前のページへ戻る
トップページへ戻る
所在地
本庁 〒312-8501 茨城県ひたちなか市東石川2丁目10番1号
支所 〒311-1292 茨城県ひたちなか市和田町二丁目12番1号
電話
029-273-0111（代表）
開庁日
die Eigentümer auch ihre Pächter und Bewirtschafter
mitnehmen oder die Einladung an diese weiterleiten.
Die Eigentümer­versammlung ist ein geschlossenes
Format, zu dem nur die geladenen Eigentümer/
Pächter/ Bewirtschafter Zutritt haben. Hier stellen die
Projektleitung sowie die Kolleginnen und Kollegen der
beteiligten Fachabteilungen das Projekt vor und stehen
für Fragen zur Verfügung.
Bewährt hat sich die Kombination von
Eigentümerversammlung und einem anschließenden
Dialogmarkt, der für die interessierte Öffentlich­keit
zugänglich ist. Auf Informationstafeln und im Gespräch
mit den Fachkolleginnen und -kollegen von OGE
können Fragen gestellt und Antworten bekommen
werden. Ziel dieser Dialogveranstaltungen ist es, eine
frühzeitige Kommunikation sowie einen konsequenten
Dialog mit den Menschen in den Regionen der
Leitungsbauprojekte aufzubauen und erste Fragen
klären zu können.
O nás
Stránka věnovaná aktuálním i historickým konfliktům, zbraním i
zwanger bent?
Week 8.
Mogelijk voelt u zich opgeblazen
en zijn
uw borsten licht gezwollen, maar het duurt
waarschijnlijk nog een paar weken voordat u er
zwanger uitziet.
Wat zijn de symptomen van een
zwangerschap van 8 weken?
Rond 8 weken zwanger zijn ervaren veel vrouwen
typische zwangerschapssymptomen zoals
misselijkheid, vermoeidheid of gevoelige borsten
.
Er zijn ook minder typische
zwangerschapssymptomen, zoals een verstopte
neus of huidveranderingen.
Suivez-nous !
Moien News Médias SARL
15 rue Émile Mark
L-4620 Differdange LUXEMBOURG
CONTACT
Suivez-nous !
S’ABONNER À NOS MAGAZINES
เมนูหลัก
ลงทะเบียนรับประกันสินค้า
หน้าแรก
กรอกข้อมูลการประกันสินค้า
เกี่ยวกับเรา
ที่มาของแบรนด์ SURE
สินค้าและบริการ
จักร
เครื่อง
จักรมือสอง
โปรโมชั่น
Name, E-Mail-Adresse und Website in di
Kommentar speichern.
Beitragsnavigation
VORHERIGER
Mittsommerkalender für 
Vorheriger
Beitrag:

● ● ● ● ● ● ●

Everything from the line containing "zwanger bent?" through the line containing "typische zwangerschapssymptomen zoals" in the material above should be retyped exactly, both ends included, and nothing more.

zwanger bent?
Week 8.
Mogelijk voelt u zich opgeblazen
en zijn
uw borsten licht gezwollen, maar het duurt
waarschijnlijk nog een paar weken voordat u er
zwanger uitziet.
Wat zijn de symptomen van een
zwangerschap van 8 weken?
Rond 8 weken zwanger zijn ervaren veel vrouwen
typische zwangerschapssymptomen zoals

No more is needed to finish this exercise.